Странно, но факт: после такого демарша из университета Кольцова, блестящего лектора,  не выгнали. И он снова занялся наукой. 
Читал лекции и в Московском университете, и на Высших женских курсах, и народном университете, который содержал золотопромышленник Шанявский.   
В 1915 году Академия наук пригласила Кольцова переехать в Петербург и занять специально созданную под него кафедру биологии и одновременно место среди академиков. Но он отказался, оставшись всего лишь член-корром Академии.
Летом 1917 года на деньги меценатов – в основном, книгоиздателя Маркса - в Москве, на Сивцевом Вражке, 41, открылся Институт экспериментальной биологии, который возглавил Кольцов. Обстановка более чем скромная: несколько комнат, трое сотрудников.
Идея – продвижение генетики. Открывая институт. Кольцов произнес блестящую речь об искусственном изменении видов, создании новых форм растений и животных. О той силе, которая сможет изменить наследственную организацию клеток, а потом упрочить ее естественным отбором. «Я верю, что нам уже недолго ждать того времени, когда человек властной волею своей будет создавать новые жизненные формы».
Весть об отречении царя Кольцов принял с восторгом и написал жене Марии Полиэктовне: «Революция подняла меня на ноги». Но очень скоро он разочаровался – и больше того, активно участвовал в деятельности подпольной организации «Национальный центр», которая собрала чуть ли не все антибольшевистские силы в Москве, от меньшевиков до кадетов. 

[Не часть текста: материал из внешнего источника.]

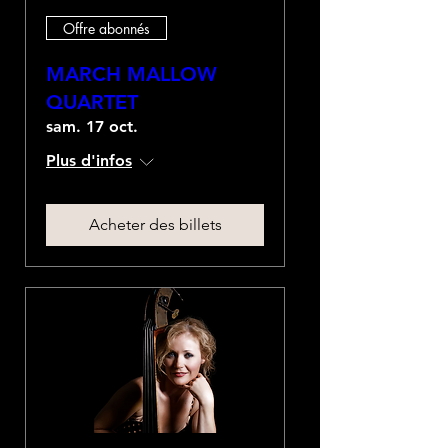
Offre abonnés
MARCH MALLOW
QUARTET
sam. 17 oct.
Plus d'infos
Acheter des billets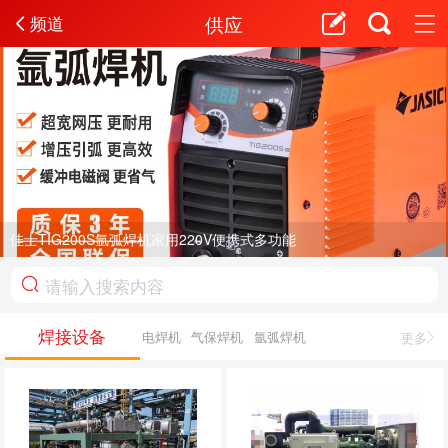
供应
频道
佳士TIG200S氩弧焊机家用220V便携式多功能
焊接设备
电焊机
气保焊机
氩弧焊机
更多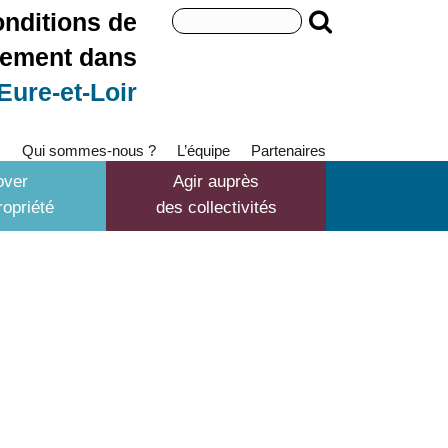
Search
onditions de
for:
gement dans
'Eure-et-Loir
s
Qui sommes-nous ?
L’équipe
Partenaires
over
Agir auprès
opriété
des collectivités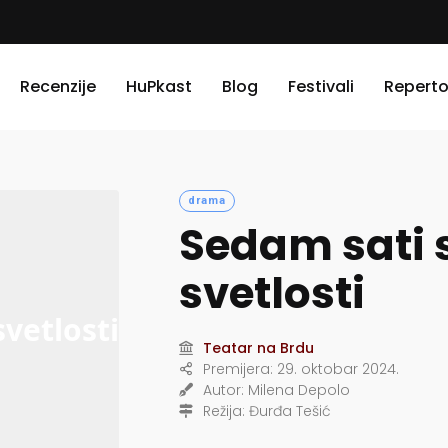
Recenzije
HuPkast
Blog
Festivali
Reperto
drama
Sedam sati 
svetlosti
Teatar na Brdu
Premijera:
29. oktobar 2024.
Autor:
Milena Depolo
Režija:
Đurđa Tešić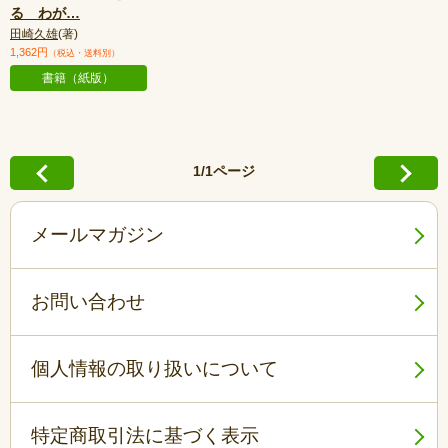
る わが
…
田崎久雄
(著)
1,362円
（税込・送料別）
書籍（紙版）
1/1ページ
メールマガジン
お問い合わせ
個人情報の取り扱いについて
特定商取引法に基づく表示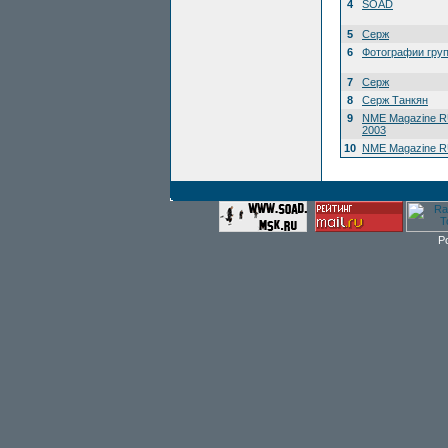
4
SOAD
5
Серж
6
Фотографии гру
7
Серж
8
Серж Танкян
9
NME Magazine R
2003
10
NME Magazine RU
P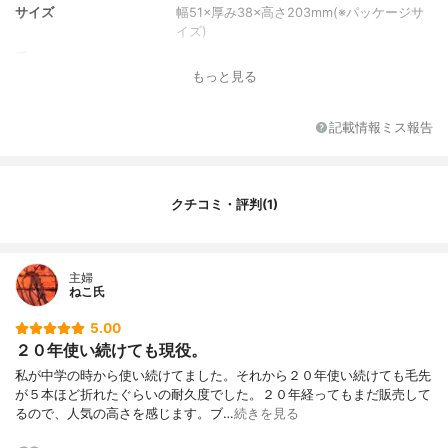
サイズ
幅51×厚み38×高さ203mm(※パッケージサ
イズ)
重さ
約141g
もっと見る
全素材
本体：ABS樹脂 ピン：ナイロン
記載情報ミス報告
クチコミ・評判(1)
主婦
ねこ氏
5.00
２０年使い続けても現役。
私が中学の時から使い続けてました。それから２０年使い続けても毛先
が５本ほど折れたぐらいの耐久度でした。２０年経ってもまだ販売して
るので、人気の高さを感じます。ブ…
続きを見る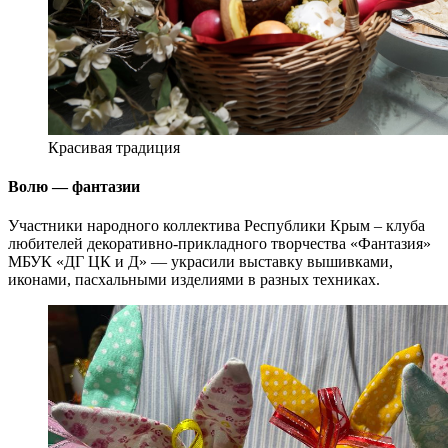
Красивая традиция
Волю — фантазии
Участники народного коллектива Республики Крым – клуба
любителей декоративно-прикладного творчества «Фантазия»
МБУК «ДГ ЦК и Д» — украсили выставку вышивками,
иконами, пасхальными изделиями в разных техниках.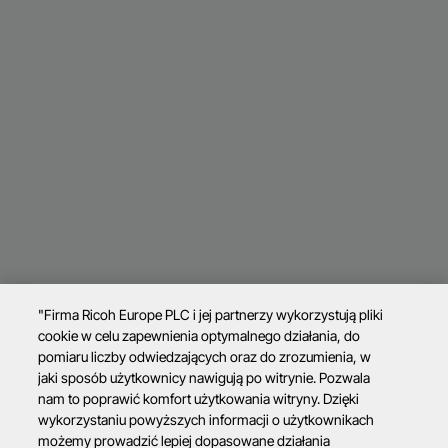
"Firma Ricoh Europe PLC i jej partnerzy wykorzystują pliki
cookie w celu zapewnienia optymalnego działania, do
pomiaru liczby odwiedzających oraz do zrozumienia, w
jaki sposób użytkownicy nawigują po witrynie. Pozwala
nam to poprawić komfort użytkowania witryny. Dzięki
wykorzystaniu powyższych informacji o użytkownikach
możemy prowadzić lepiej dopasowane działania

Заговорщики собирались на квартире Кольцова, а кроме того, он был казначеем.
Через пару лет нехорошую квартиру накрыли чекисты. Процесс слушался в Москве августе 1920 года. Перед ревтрибуналом – 28 человек, обвиняемых в заговоре против советской власти. Прокурор Крыленко произнес впечатляющую речь. 
Приговор всем обвиняемым - расстрел. А дальше вдруг: «Но принимая во внимание…»

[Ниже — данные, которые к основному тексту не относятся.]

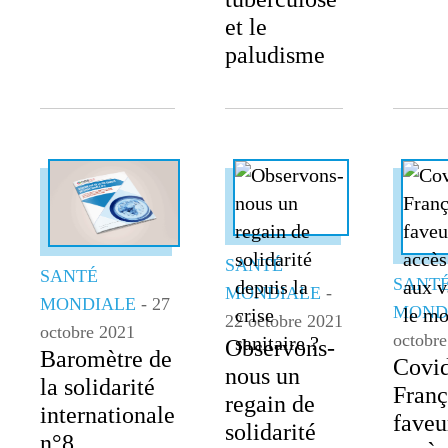
et le
paludisme
SANTÉ
SANTÉ
SANT
MONDIALE
-
MONDIALE
- 27
MOND
22 octobre 2021
octobre 2021
octobr
Observons-
Baromètre de
Covid
nous un
la solidarité
Franç
regain de
internationale
faveu
solidarité
n°8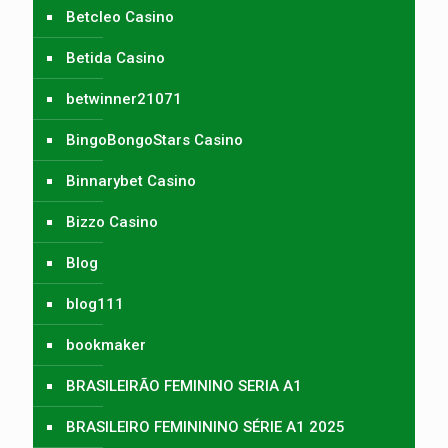
Betcleo Casino
Betida Casino
betwinner21071
BingoBongoStars Casino
Binnarybet Casino
Bizzo Casino
Blog
blog111
bookmaker
BRASILEIRÃO FEMININO SERIA A1
BRASILEIRO FEMINININO SÉRIE A1 2025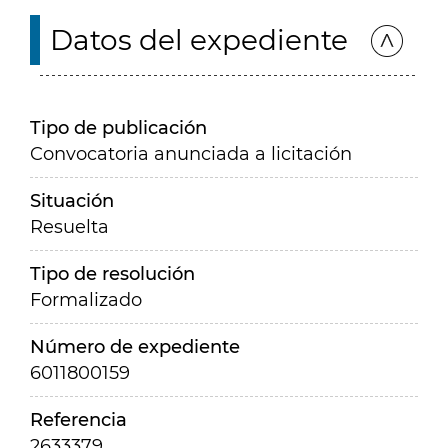
Datos del expediente
Tipo de publicación
Convocatoria anunciada a licitación
Situación
Resuelta
Tipo de resolución
Formalizado
Número de expediente
6011800159
Referencia
2633379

Спасибо Горькому – тот напрямую обратился к Ленину, чтобы спасти Кольцова.
И половине заключенных расстрел заменили разными сроками, а Кольцову дали всего-навсего условное заключение на пять лет.
Кстати: ожидая расстрела в камере,  Кольцов занялся самоанализом – и потом опубликовал исследование, посвященное изменению физиологических функций у человека, приговоренного к смертной казни.

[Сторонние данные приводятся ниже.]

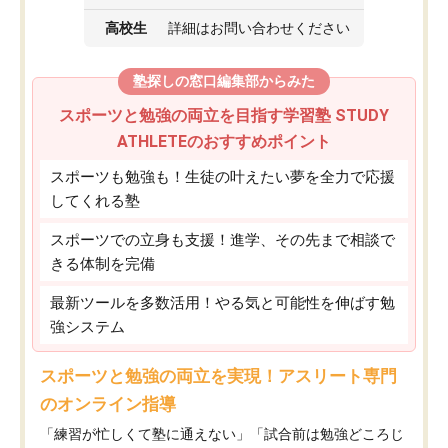
高校生
詳細はお問い合わせください
塾探しの窓口編集部からみた
スポーツと勉強の両立を目指す学習塾 STUDY
ATHLETEのおすすめポイント
スポーツも勉強も！生徒の叶えたい夢を全力で応援
してくれる塾
スポーツでの立身も支援！進学、その先まで相談で
きる体制を完備
最新ツールを多数活用！やる気と可能性を伸ばす勉
強システム
スポーツと勉強の両立を実現！アスリート専門
のオンライン指導
「練習が忙しくて塾に通えない」「試合前は勉強どころじ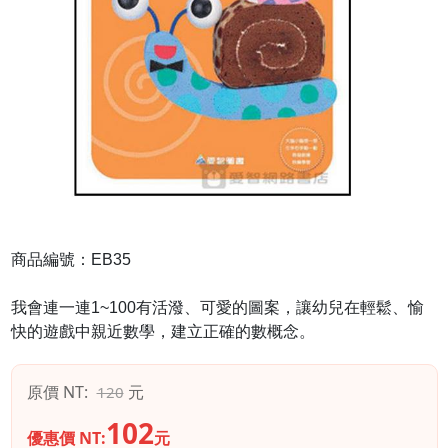
商品編號：EB35
我會連一連1~100有活潑、可愛的圖案，讓幼兒在輕鬆、愉
快的遊戲中親近數學，建立正確的數概念。
原價 NT:
元
120
102
優惠價 NT:
元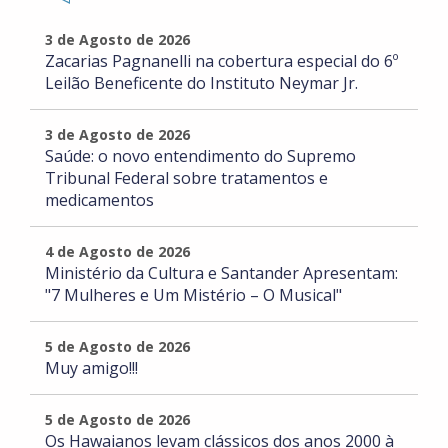
3 de Agosto de 2026
Zacarias Pagnanelli na cobertura especial do 6º
Leilão Beneficente do Instituto Neymar Jr.
3 de Agosto de 2026
Saúde: o novo entendimento do Supremo
Tribunal Federal sobre tratamentos e
medicamentos
4 de Agosto de 2026
Ministério da Cultura e Santander Apresentam:
"7 Mulheres e Um Mistério – O Musical"
5 de Agosto de 2026
Muy amigo!!!
5 de Agosto de 2026
Os Hawaianos levam clássicos dos anos 2000 à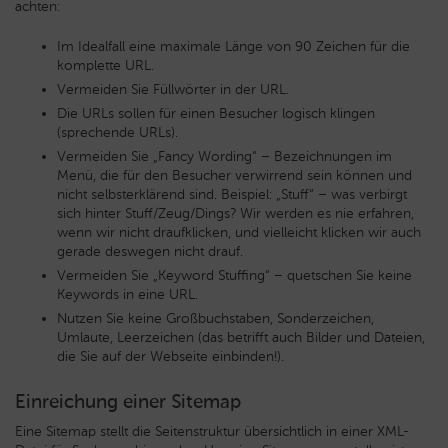
achten:
Im Idealfall eine maximale Länge von 90 Zeichen für die
komplette URL.
Vermeiden Sie Füllwörter in der URL.
Die URLs sollen für einen Besucher logisch klingen
(sprechende URLs).
Vermeiden Sie „Fancy Wording“ – Bezeichnungen im
Menü, die für den Besucher verwirrend sein können und
nicht selbsterklärend sind. Beispiel: „Stuff“ – was verbirgt
sich hinter Stuff/Zeug/Dings? Wir werden es nie erfahren,
wenn wir nicht draufklicken, und vielleicht klicken wir auch
gerade deswegen nicht drauf.
Vermeiden Sie „Keyword Stuffing“ – quetschen Sie keine
Keywords in eine URL.
Nutzen Sie keine Großbuchstaben, Sonderzeichen,
Umlaute, Leerzeichen (das betrifft auch Bilder und Dateien,
die Sie auf der Webseite einbinden!).
Einreichung einer Sitemap
Eine Sitemap stellt die Seitenstruktur übersichtlich in einer XML-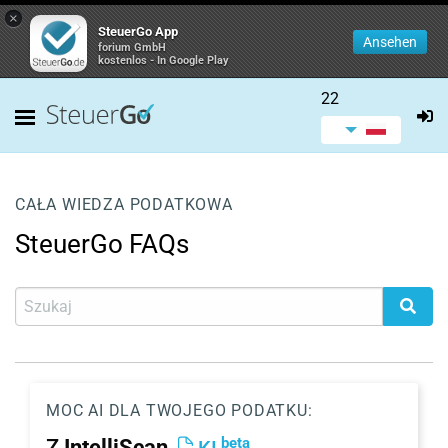
×
SteuerGo App
Ansehen
forium GmbH
kostenlos - In Google Play
22
CAŁA WIEDZA PODATKOWA
SteuerGo FAQs
MOC AI DLA TWOJEGO PODATKU:
beta
Z
IntelliScan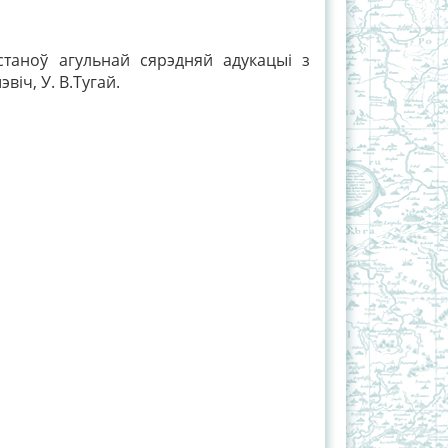
оў агульнай сярэдняй адукацыі з
іч, У. В.Тугай.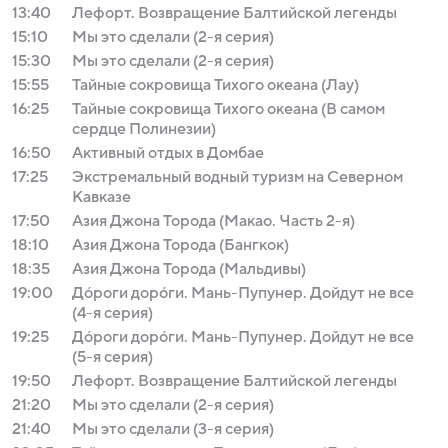
13:40
Лефорт. Возвращение Балтийской легенды
15:10
Мы это сделали (2-я серия)
15:30
Мы это сделали (2-я серия)
15:55
Тайные сокровища Тихого океана (Лау)
16:25
Тайные сокровища Тихого океана (В самом
сердце Полинезии)
16:50
Активный отдых в Домбае
17:25
Экстремальный водный туризм на Северном
Кавказе
17:50
Азия Джона Торода (Макао. Часть 2-я)
18:10
Азия Джона Торода (Бангкок)
18:35
Азия Джона Торода (Мальдивы)
19:00
Дóроги дорóги. Мань-Пупунер. Дойдут не все
(4-я серия)
19:25
Дóроги дорóги. Мань-Пупунер. Дойдут не все
(5-я серия)
19:50
Лефорт. Возвращение Балтийской легенды
21:20
Мы это сделали (2-я серия)
21:40
Мы это сделали (3-я серия)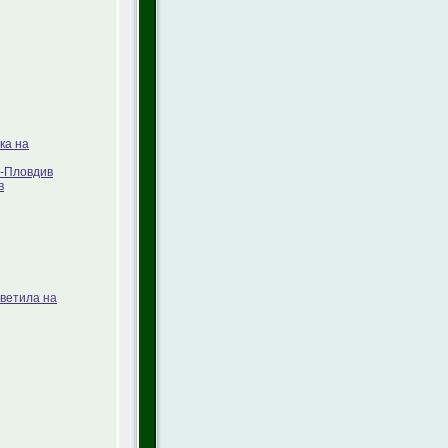
ка на
Л-Пловдив
в
ветила на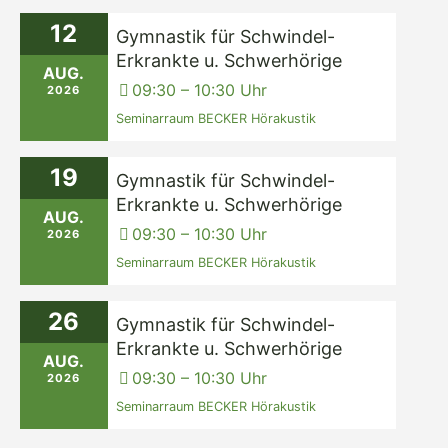
12
Gymnastik für Schwindel-
Erkrankte u. Schwerhörige
AUG.
09:30 – 10:30 Uhr
2026
Seminarraum BECKER Hörakustik
19
Gymnastik für Schwindel-
Erkrankte u. Schwerhörige
AUG.
09:30 – 10:30 Uhr
2026
Seminarraum BECKER Hörakustik
26
Gymnastik für Schwindel-
Erkrankte u. Schwerhörige
AUG.
09:30 – 10:30 Uhr
2026
Seminarraum BECKER Hörakustik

Он остался директором института, читал курс студентам университета. И скоро начался его роман с советской властью.
Кольцов выступает на партсобраниях, и на месткоме, публикует пламенные газетные статьи, выступает на всевозможных съездах, охотно общается с пролетариями, сея разумное, доброе, вечное. Через пять лет после несостоявшегося расстрела напишет: «Мы живем в великое революционное время, когда упали перегородки между «высшими» и «низшими», когда всякий имеет право дерзать выйти на широкую дорогу». Его близкие друзья - наркомы Семашко и Луначарский, буревестник революции Горький. А еще: Качалов и Обухова часто устраивают концерты прямо в его квартире. Вера Мухина лепит его бюст. (Кстати, ее муж, Алексей Замков, работал в институте Кольцова). Он признан, знаменит, свободно выезжает заграницу на конференции.
Конечно, в его институте, как и везде - склоки, интриги, зависть. Тогда Кольцов обращается к другу Горькому – и тот все мгновенно улаживает. Вот однажды по самому прозаическому поводу передал письмо Кольцова товарищу Сталину: тот приказал навести порядок,  мгновенно в институт лично явился нарком Владимирский и все уладил…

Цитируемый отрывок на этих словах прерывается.